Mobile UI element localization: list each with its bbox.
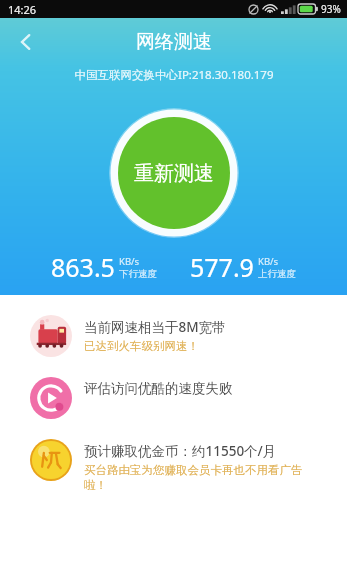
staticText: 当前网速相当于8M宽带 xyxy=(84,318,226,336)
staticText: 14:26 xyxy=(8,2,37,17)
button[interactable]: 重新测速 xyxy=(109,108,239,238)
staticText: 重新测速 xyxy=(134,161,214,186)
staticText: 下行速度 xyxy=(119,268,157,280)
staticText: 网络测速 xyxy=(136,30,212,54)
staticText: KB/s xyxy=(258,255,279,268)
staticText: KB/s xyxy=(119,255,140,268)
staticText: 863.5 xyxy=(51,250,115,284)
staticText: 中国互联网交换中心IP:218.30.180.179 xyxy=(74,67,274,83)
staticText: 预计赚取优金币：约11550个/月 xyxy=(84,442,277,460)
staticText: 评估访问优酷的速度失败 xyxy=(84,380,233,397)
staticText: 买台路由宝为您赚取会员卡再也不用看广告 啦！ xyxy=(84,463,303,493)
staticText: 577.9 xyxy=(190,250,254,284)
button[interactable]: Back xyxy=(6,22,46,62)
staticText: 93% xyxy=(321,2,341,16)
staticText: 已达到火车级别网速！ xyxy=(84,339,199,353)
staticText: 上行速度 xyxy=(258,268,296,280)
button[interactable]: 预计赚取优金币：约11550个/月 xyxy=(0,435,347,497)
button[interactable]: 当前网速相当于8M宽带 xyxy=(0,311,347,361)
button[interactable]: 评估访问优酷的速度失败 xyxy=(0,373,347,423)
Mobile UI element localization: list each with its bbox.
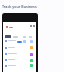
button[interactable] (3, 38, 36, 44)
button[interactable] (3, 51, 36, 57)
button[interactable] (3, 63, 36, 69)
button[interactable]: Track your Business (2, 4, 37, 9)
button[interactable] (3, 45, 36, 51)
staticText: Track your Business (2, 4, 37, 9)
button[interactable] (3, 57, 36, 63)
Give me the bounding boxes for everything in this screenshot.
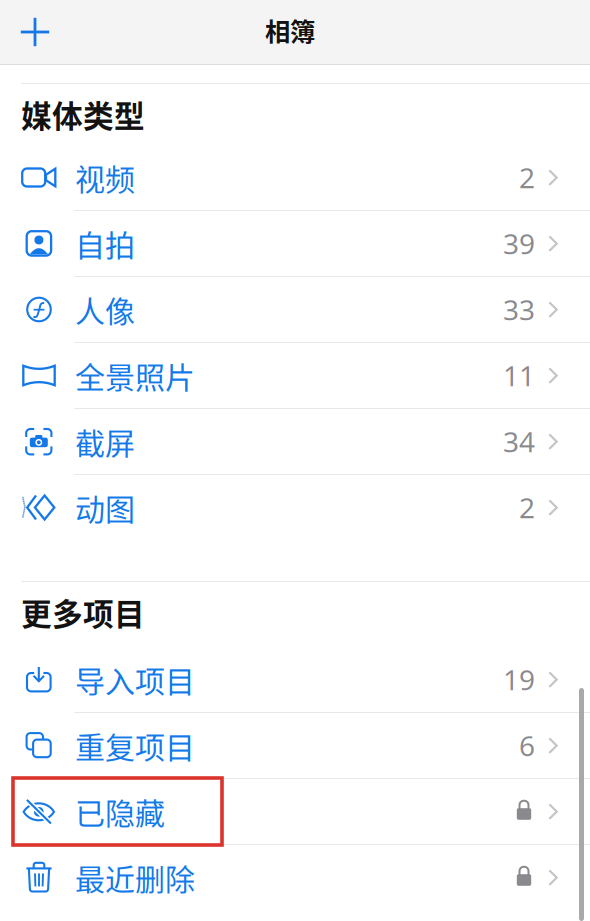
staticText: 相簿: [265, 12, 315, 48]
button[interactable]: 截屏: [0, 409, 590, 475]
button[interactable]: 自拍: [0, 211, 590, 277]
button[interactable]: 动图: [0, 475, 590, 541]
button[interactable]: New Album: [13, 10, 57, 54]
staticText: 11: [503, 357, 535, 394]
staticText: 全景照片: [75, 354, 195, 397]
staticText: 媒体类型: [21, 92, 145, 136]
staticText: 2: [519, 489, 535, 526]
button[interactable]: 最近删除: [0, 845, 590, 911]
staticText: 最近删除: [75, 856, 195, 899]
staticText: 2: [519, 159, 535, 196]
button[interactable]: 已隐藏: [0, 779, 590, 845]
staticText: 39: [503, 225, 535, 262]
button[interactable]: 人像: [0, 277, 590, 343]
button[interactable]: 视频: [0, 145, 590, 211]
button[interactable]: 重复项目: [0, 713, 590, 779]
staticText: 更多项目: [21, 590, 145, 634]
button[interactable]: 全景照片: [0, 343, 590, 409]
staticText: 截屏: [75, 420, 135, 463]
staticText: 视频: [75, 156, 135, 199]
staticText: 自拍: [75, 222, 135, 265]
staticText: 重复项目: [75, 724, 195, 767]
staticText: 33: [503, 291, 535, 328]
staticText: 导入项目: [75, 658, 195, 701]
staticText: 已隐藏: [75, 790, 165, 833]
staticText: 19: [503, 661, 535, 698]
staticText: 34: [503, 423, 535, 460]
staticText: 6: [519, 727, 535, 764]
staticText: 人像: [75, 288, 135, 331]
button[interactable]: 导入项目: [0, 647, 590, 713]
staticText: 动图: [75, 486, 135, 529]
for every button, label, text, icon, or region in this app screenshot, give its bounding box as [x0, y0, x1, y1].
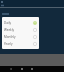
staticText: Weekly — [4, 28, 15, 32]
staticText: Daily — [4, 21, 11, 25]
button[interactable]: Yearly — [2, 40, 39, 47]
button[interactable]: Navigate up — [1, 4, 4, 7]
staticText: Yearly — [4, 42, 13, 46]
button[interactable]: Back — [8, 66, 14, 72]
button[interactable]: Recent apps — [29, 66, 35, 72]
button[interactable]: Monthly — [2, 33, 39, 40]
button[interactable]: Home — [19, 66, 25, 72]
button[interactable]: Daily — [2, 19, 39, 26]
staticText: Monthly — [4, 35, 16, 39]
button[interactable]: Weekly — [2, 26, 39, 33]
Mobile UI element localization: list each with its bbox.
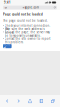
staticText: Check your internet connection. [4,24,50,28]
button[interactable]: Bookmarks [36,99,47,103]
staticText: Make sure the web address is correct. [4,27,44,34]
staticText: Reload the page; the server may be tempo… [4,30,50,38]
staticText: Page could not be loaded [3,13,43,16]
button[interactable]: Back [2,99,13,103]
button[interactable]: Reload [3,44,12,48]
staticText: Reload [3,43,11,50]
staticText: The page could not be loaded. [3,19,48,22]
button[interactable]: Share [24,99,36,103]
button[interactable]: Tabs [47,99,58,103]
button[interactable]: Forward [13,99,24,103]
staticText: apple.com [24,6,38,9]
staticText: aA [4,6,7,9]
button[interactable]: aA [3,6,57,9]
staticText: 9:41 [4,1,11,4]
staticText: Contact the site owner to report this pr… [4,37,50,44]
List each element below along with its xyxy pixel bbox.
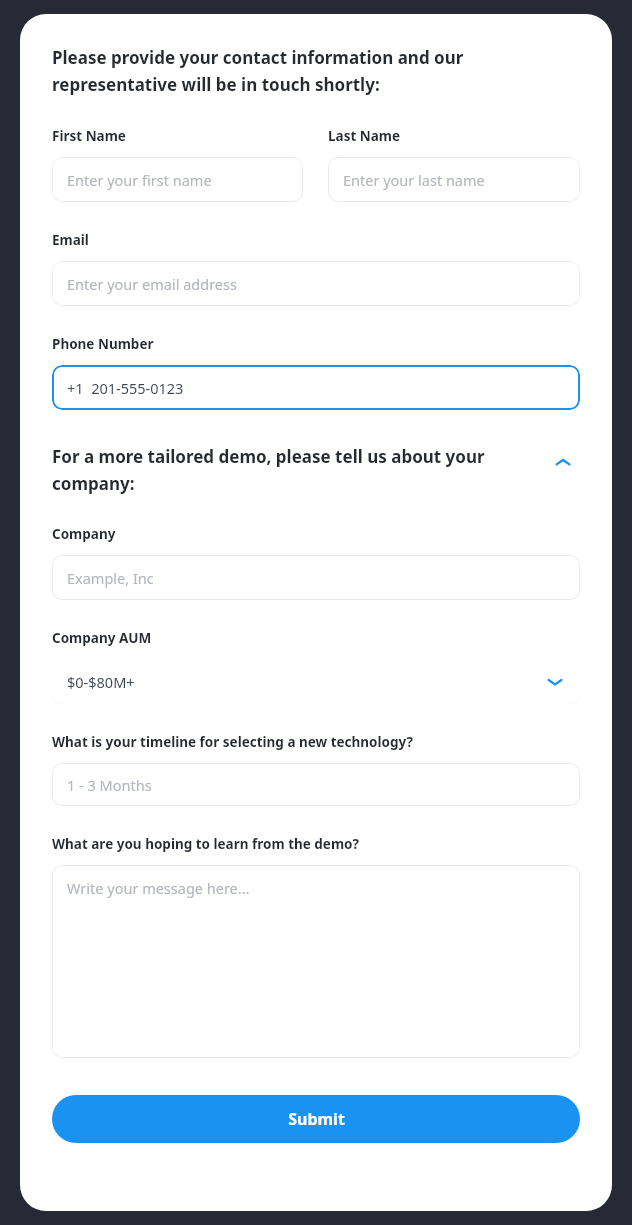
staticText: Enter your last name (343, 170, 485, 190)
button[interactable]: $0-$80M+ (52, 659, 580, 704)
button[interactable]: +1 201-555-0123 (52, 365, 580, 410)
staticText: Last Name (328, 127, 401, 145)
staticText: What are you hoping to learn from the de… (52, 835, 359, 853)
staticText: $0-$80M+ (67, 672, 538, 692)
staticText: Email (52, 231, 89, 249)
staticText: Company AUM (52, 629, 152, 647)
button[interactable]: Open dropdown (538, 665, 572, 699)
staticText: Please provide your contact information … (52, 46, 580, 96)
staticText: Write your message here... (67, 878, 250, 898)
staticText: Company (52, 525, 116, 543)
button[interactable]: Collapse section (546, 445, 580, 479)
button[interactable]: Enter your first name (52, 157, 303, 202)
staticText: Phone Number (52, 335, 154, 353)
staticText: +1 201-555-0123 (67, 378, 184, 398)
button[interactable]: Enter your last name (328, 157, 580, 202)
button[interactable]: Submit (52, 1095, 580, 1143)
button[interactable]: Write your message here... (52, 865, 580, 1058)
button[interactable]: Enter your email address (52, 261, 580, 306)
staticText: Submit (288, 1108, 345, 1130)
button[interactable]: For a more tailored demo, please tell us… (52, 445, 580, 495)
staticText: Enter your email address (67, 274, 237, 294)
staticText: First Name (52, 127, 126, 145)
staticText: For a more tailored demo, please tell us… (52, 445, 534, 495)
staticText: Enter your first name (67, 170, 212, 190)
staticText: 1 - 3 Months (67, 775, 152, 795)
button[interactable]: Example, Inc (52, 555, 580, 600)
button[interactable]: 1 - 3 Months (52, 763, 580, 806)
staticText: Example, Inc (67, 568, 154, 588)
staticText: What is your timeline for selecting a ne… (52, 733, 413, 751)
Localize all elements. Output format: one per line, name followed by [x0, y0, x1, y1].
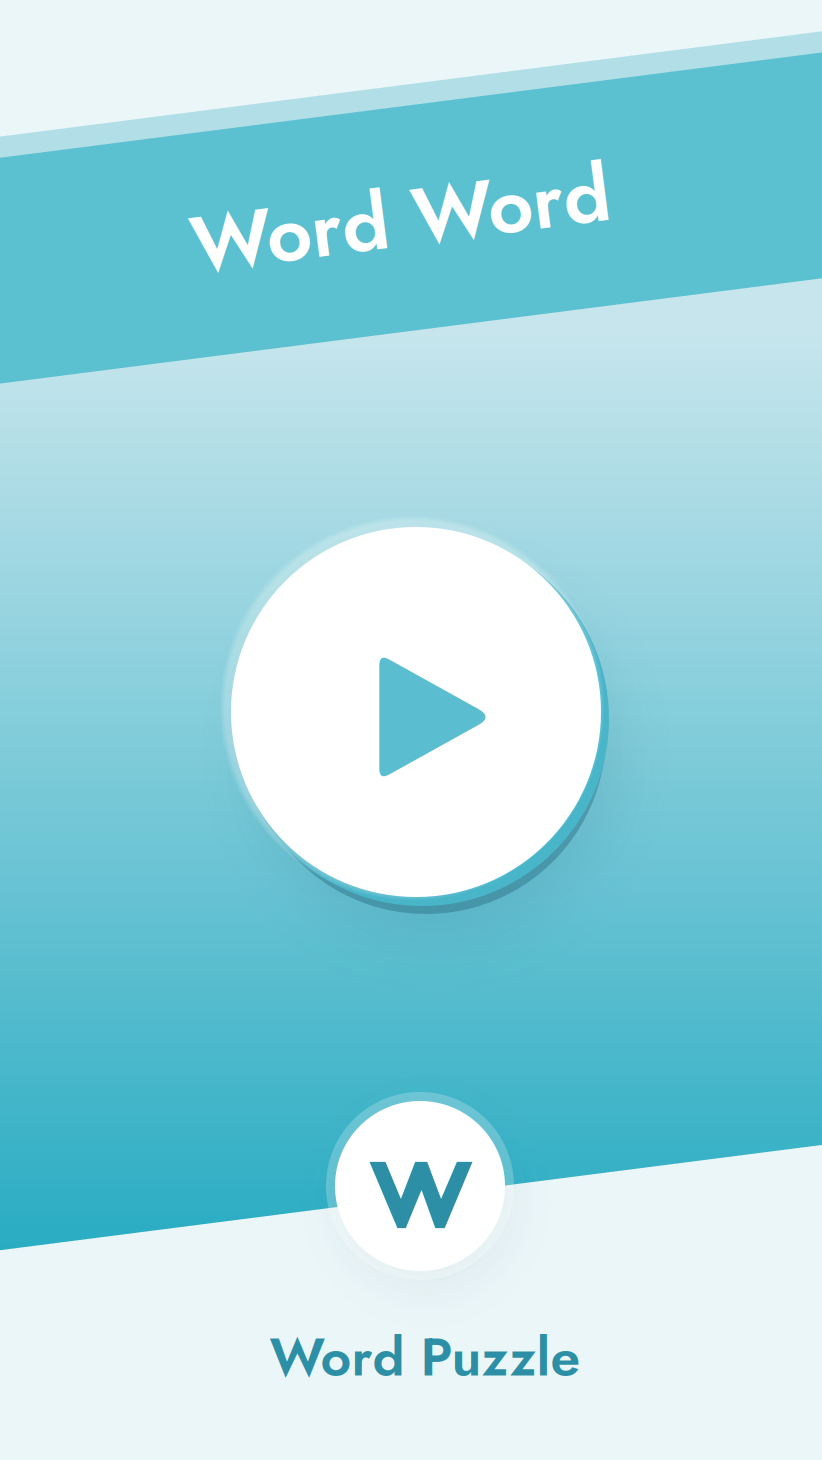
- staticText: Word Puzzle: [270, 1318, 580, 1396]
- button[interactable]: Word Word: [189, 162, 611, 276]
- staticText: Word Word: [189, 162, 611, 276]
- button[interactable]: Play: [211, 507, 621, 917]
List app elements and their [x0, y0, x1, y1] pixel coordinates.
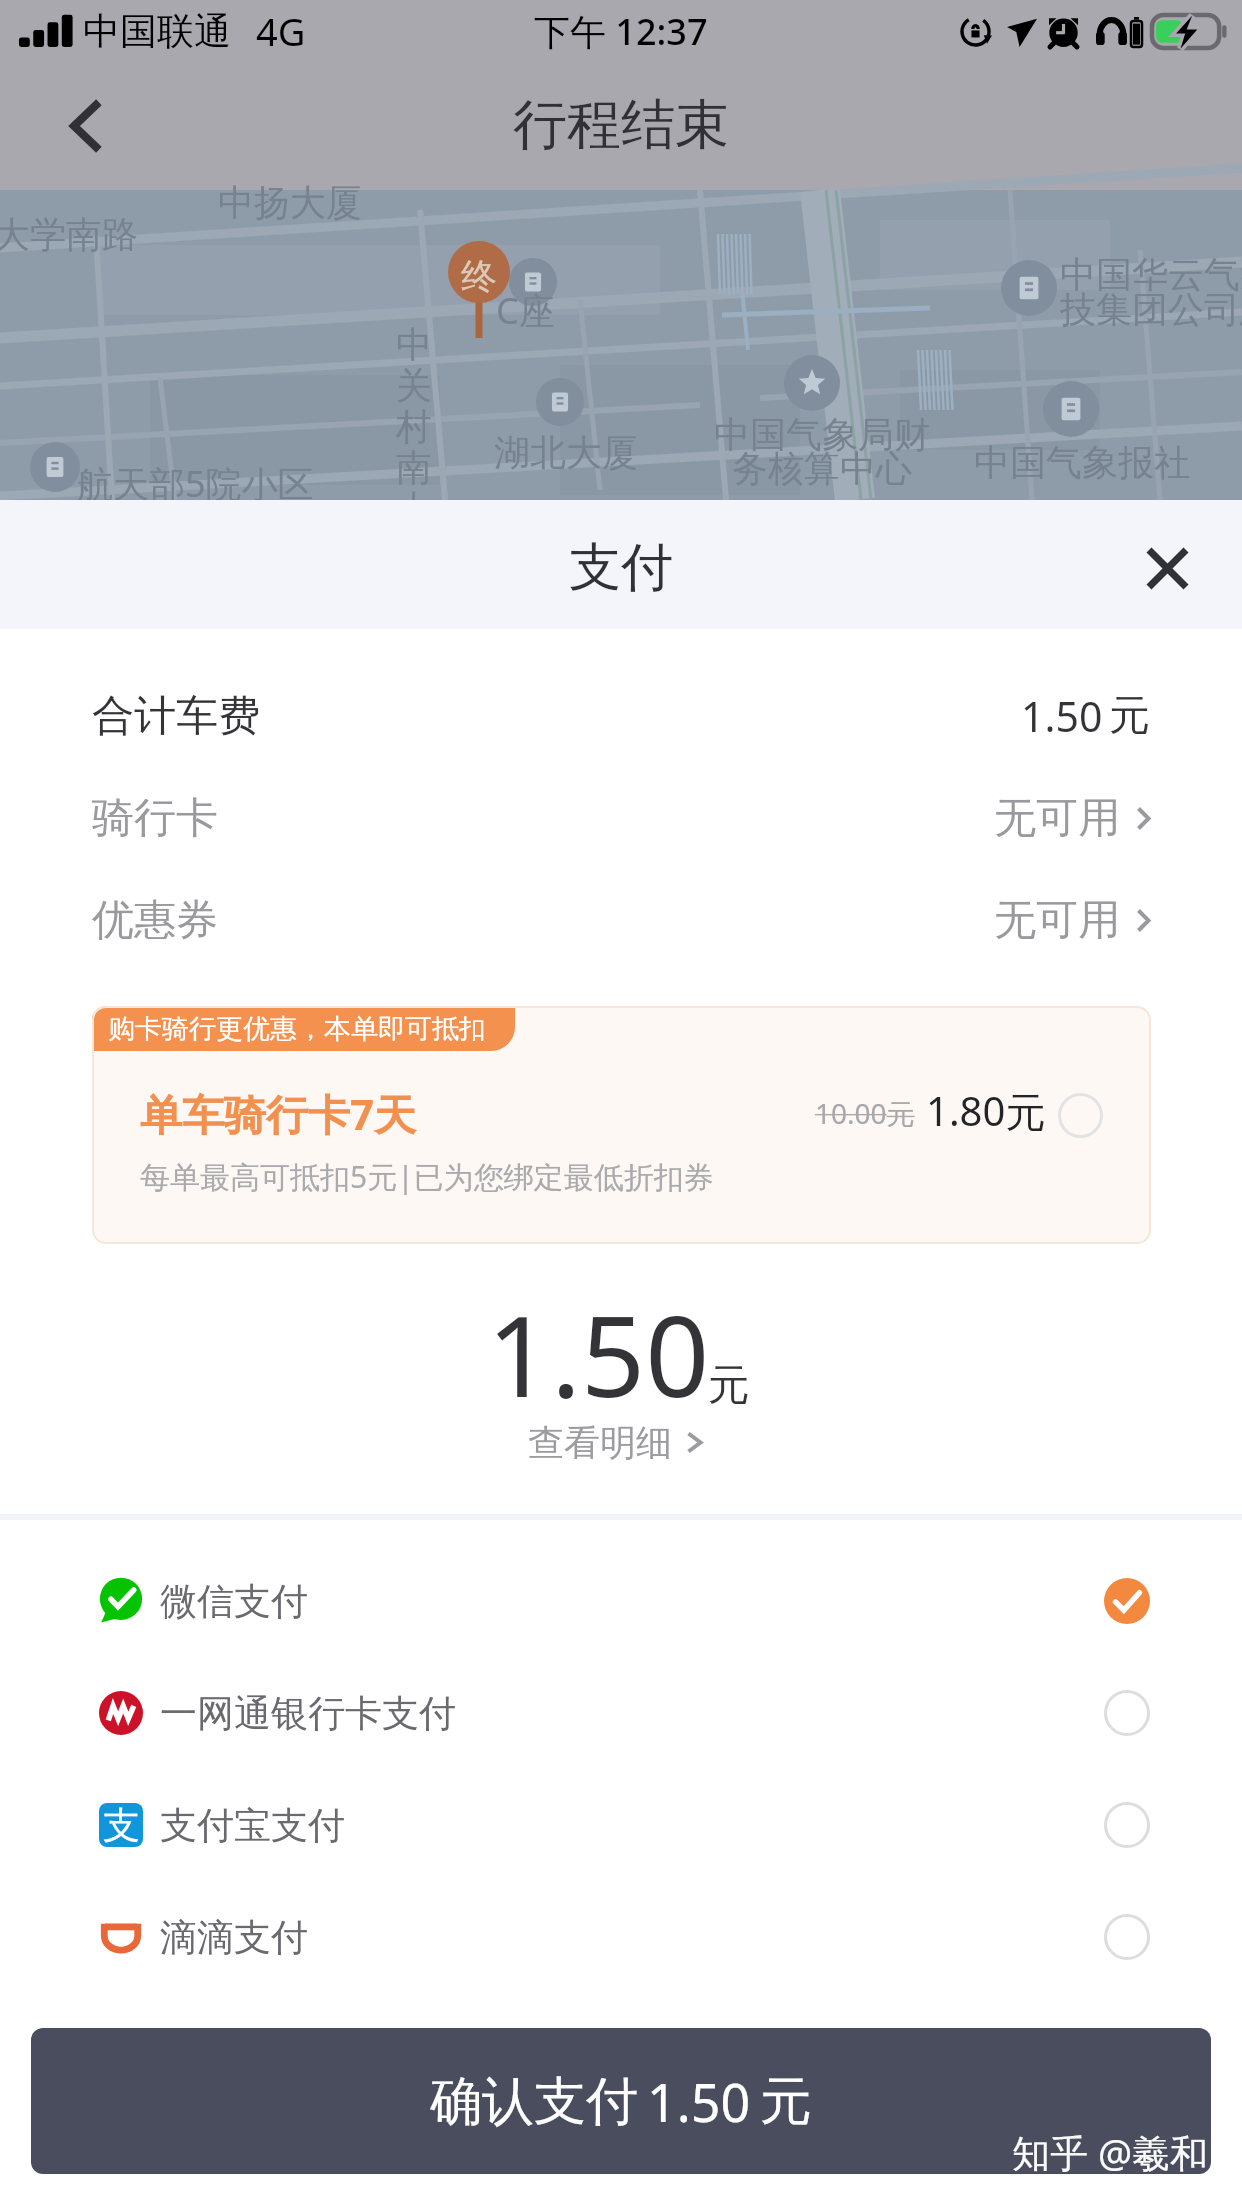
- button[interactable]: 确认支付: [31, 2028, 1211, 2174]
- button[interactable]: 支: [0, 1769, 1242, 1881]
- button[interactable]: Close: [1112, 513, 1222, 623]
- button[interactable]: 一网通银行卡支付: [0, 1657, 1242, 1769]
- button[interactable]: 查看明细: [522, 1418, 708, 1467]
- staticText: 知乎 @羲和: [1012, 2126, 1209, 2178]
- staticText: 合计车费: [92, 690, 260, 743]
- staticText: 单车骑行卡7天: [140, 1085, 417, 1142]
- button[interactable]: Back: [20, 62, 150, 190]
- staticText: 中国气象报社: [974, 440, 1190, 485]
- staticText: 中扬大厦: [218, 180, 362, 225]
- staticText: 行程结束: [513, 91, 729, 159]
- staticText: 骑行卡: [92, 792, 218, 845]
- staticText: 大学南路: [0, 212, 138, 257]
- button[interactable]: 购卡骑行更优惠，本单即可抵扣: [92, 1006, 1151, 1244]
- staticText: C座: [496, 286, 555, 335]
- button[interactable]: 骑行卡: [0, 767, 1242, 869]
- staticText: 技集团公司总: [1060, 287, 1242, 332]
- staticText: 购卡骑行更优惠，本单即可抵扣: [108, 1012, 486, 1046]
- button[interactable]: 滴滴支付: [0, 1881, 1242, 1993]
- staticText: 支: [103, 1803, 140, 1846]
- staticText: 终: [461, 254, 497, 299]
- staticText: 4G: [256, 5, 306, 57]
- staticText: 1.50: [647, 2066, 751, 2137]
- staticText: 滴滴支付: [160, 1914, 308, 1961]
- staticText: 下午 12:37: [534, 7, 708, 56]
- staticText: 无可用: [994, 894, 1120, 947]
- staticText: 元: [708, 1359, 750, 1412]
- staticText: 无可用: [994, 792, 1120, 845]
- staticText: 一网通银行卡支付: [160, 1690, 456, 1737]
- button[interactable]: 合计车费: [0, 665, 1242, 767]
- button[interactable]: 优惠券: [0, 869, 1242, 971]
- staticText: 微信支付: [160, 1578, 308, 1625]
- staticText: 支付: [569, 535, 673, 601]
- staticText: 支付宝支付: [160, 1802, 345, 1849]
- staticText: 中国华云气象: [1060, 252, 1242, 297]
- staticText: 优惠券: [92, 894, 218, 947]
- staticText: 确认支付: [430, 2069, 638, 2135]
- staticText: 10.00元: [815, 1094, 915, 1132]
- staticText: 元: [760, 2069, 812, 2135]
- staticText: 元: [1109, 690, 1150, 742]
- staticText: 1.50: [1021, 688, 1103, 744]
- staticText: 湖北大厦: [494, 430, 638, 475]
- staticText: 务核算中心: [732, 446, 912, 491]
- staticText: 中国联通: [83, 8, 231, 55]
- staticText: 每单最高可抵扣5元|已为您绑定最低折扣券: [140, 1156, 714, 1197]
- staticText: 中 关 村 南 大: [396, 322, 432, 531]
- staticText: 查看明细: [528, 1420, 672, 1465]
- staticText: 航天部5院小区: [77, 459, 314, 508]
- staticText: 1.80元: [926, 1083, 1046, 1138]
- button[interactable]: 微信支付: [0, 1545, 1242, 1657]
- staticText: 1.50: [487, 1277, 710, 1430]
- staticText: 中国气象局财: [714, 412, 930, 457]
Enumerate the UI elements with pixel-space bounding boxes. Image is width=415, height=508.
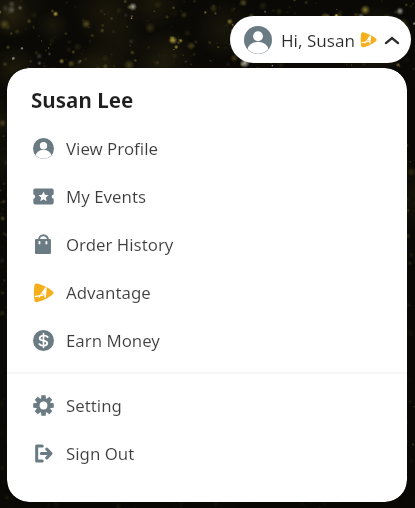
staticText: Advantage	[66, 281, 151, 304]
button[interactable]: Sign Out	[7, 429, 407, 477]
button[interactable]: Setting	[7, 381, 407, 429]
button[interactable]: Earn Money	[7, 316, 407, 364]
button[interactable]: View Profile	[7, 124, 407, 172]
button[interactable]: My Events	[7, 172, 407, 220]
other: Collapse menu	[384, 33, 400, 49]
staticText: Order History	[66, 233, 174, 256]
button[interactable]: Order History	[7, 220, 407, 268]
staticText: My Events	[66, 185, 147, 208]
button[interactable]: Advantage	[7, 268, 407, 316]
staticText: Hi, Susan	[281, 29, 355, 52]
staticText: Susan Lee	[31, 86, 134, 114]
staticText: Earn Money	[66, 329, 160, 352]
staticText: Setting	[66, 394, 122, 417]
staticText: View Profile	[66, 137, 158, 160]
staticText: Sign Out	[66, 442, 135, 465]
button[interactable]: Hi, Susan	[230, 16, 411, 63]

▬▬▬▬▬▬▬▬▬▬

* _Brief_
Search the data above for the string "本单即可抵扣" and report each line that holds it.

* _Answer to this problem_
- button[interactable]: 购卡骑行更优惠，本单即可抵扣: [92, 1006, 1151, 1244]
- staticText: 购卡骑行更优惠，本单即可抵扣: [108, 1012, 486, 1046]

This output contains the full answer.